Bera stood too, eyes on Zoccinder, who had come up close to them, ignoring Isaam even as she spoke to him. “But not with this group of goblins.”

Isaam shrugged. “Unfortunately, no.”

“Then we resume our search at first light,” Bera commanded. “Would that your magic were more precise, old friend. Would that it could lead us directly to him.”

Isaam took that as a dismissal and headed toward the fire, giving Zoccinder a wide berth. The big knight turned to watch the wizard, then turned back to face Bera.

“Commander?”

“What do you want, Zoccinder? It is late, and the men are settling down for-”

He bent and his warm breath tickled her forehead.

For a moment, Bera considered berating him for his insolence.

GRALLIK’S AIM

Grallik N’sera sat cross-legged on an uneven patch of dirt, staring straight up and trying to ignore the pebbles that bit into the backs of his legs.

The sky looked as flat and gray as the iron he used to leech from the rocks in Steel Town, the same shade as the fine robe that once served as a badge of office, the one he’d given to the goblins as an act of surrender.

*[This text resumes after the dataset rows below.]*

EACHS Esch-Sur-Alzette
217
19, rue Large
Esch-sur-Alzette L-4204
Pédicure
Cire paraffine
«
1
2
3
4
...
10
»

There were no clouds or birds to catch his attention, no breeze to tease his filthy, matted hair-just an unending emptiness that cast a gloomy pallor and masked the time of day. It could have been morning or early evening for all he knew; he’d lost track of how long he’d walked before being allowed a respite.

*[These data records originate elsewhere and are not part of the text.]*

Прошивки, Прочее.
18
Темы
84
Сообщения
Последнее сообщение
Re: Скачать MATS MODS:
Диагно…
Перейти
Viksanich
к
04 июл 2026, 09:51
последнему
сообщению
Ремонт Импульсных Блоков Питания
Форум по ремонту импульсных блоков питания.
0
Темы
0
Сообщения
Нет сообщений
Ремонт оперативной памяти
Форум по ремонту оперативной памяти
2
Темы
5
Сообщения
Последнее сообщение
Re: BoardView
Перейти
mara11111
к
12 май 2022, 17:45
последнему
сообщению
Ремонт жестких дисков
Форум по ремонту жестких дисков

“Was this a mistake?” he whispered. He was on a mountain trail in the company of hundreds of goblins, most of them milling behind him, resting their ugly little feet. He wished they would rest their tongues instead. Grallik could not shut out their galling chatter, which sounded like locusts swarming. He couldn’t fathom their crude language and had no desire to learn it.

His head pounded horribly from the annoying din and competed with the burning ache that suffused every inch of his body.

“Was this a mistake?” he repeated.

Throwing in his lot with the once-slaves? Leaving the Dark Knights? Abandoning decades of work for an Order he’d been unswervingly loyal to?

The goblins could kill him at any time; his magic could not best their numbers, and he knew they all hated him. Had he brought about his own demise by practically groveling to join them?

He dropped his right hand onto his knee and rubbed at the thin material of his undertunic, finding a hole and absently worrying at the frayed threads. The goblins had let him keep the utterly dirty and snagged garment, along with his boots, which he’d taken off the corpse of another Dark Knight. One heel was cracked down the middle and would break soon, and the sole of the other had worn through in places and birthed painful blisters. It hurt to wear them, but he knew it would hurt far worse to go barefoot over the rocky ground.

It hadn’t been a mistake to leave Steel Town, he told himself.

There couldn’t be much left of the Dark Knight mining camp. What the earthquakes hadn’t ruined and what the escaping slaves hadn’t destroyed, the erupting volcanoes had no doubt finished.

Shattered, melted, buried … all of it.

He’d barely escaped the lava himself, following the slaves south into the mountains before magma covered everything that had been important to him. Sulfur still hung heavy in the air, and that, coupled with the stink that rose from the goblins like an omnipresent specter, threatened to send him into another fit of retching.

Grallik worked up some saliva, swallowing hard and frowning when he was unable to dispel the taste of the sulfur and dust and his own reeking sweat. He felt his skin pulling here and there from thick scabs forming, on his left arm in particular, where yesterday he squeezed against a jagged outcropping on a narrow part of the trail. He’d cut himself rather deeply.

Horace, a Dark Knight priest he’d lured along on his mad venture, had tended him, but Grallik had opened the cut again that morning. Grallik focused on his wound, hoping that its sting would take his mind off the rest of his miseries and swearing when the attempt was unsuccessful. He let out a hissing breath and lowered his gaze to the sleeping form of Horace an arm’s length away.

The priest was dressed only in leather breeches, which had been stripped from the corpse of a young ogre and given to him by the goblins before they’d started their march. Like Grallik, the priest had surrendered his Dark Knight tabard, along with his chain mail, which a stout hobgoblin had claimed.